School of Pharmaceutical Sciences, Zhejiang Chinese Medical University, Hangzhou, 310053, China; Department of Experimental Animals, Zhejiang Academy of Traditional Chinese Medicine, Hangzhou, 310012, China.
School of Pharmaceutical Sciences, Zhejiang Chinese Medical University, Hangzhou, 310053, China.
J Ethnopharmacol. 2022 Jun 28;292:115213. doi: 10.1016/j.jep.2022.115213. Epub 2022 Mar 21.
Smilax glabra Roxb., the dry rhizome of Sarsaparilla, which is also known as Tu fuling (TFL) in China, is a well-known traditional CHINESE medicine that is widely used for detoxication, relieving dampness and as a diuretic. We have previously shown that the extracted TFL flavonoids (designated TFLF) possess anti-cardiac hypertrophy effects in vitro. However, the anti-cardiac hypertrophy effects of TFLF in vivo and the underlying mechanisms remain to be elucidated.
To reveal the underlying therapeutic mechanism of TFLF on cardiac hypertrophy by using transverse aortic constriction (TAC) model and cellular assays in vitro.
MATERIAL & METHODS: Cardiac hypertrophy was replicated by TAC surgery in rats or by isoprenaline treatment of rat H9C2 myocardial cells in vitro. Cardiac structure and function were evaluated by echocardiographic and hemodynamic examinations in vivo and histological analysis of tissues ex vivo. Biochemical kits and quantitative PCR were used to analyze markers of cardiac hypertrophy. Expression and phosphorylation of key proteins in the Raf/MEK/ERK pathway were quantified by Western blotting. We further confirmed our findings in H9C2 rat cardiomyocytes treated with isoprenaline and the ERK inhibitor in vitro.
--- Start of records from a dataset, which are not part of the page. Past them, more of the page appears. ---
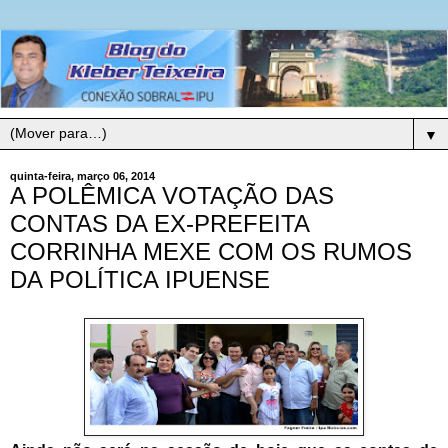
▼
quinta-feira, março 06, 2014
A POLÊMICA VOTAÇÃO DAS
CONTAS DA EX-PREFEITA
CORRINHA MEXE COM OS RUMOS
DA POLÍTICA IPUENSE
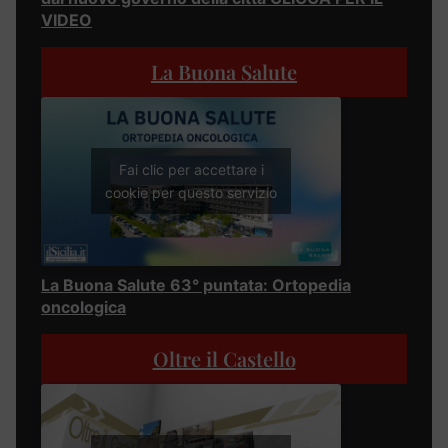
VIDEO
La Buona Salute
Fai clic per accettare i
cookie per questo servizio
La Buona Salute 63° puntata: Ortopedia
oncologica
Oltre il Castello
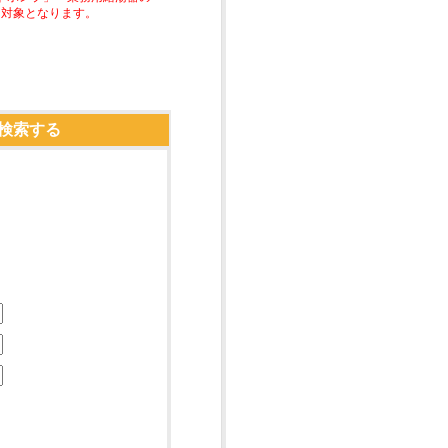
助対象となります。
検索する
TFLF attenuated cardiac hypertrophy and fibrosis and improved cardiac dysfunction in TAC rats. TFLF treatment induced a strong reduction in serum NT-proBNP levels. Cardiac hypertrophy marker gene (ANP, BNP and β-MHC) expression and the phosphorylation levels of c-Raf and ERK1/2 were decreased by TFLF treatment. TFLF also protected H9C2 cells from isoprenaline-induced hypertrophy in vitro via a similar molecular mechanism as that observed in the rat heart. Moreover, pretreatment with TRLF and the ERK inhibitor further inhibited the mRNA overexpression of hypertrophic genes in vitro.
TFLFs may protect against pathological cardiac hypertrophy via negative regulation of the Raf/MEK/ERK pathway. Thus, TFLFs are implicated as a potential pharmacological agent for treating cardiac hypertrophy in clinical practice.
菝葜(Smilax glabra Roxb.),菝葜科植物,其干燥根茎在中国又被称为土茯苓(TFL),是一种广为人知的传统中药,具有解毒、祛湿和利尿的功效。我们之前已经证明,提取的菝葜类黄酮(命名为 TFLF)在体外具有抗心肌肥厚的作用。然而,TFLF 在体内的抗心肌肥厚作用及其潜在机制仍有待阐明。
通过横主动脉缩窄(TAC)模型和体外细胞实验,揭示 TFLF 对心肌肥厚的潜在治疗机制。
通过 TAC 手术在大鼠体内或异丙肾上腺素处理大鼠 H9C2 心肌细胞在体外复制心肌肥厚模型。通过体内超声心动图和血流动力学检查以及组织学分析评估心脏结构和功能。生化试剂盒和定量 PCR 用于分析心肌肥厚标志物。通过 Western blot 定量分析 Raf/MEK/ERK 通路中的关键蛋白的表达和磷酸化。我们进一步在体外用异丙肾上腺素和 ERK 抑制剂处理 H9C2 大鼠心肌细胞中证实了我们的发现。
TFLF 可减轻 TAC 大鼠的心肌肥厚和纤维化,改善心功能障碍。TFLF 治疗可显著降低血清 NT-proBNP 水平。TFLF 处理可降低心肌肥厚标志物基因(ANP、BNP 和 β-MHC)的表达和 c-Raf 和 ERK1/2 的磷酸化水平。TFLF 还通过类似的分子机制,在体外保护 H9C2 细胞免受异丙肾上腺素诱导的肥大。此外,TFLF 和 ERK 抑制剂预处理进一步抑制了体外肥厚基因的 mRNA 过表达。
TFLF 通过负调控 Raf/MEK/ERK 通路可能对病理性心肌肥厚起到保护作用。因此,TFLF 被认为是临床治疗心肌肥厚的潜在药物。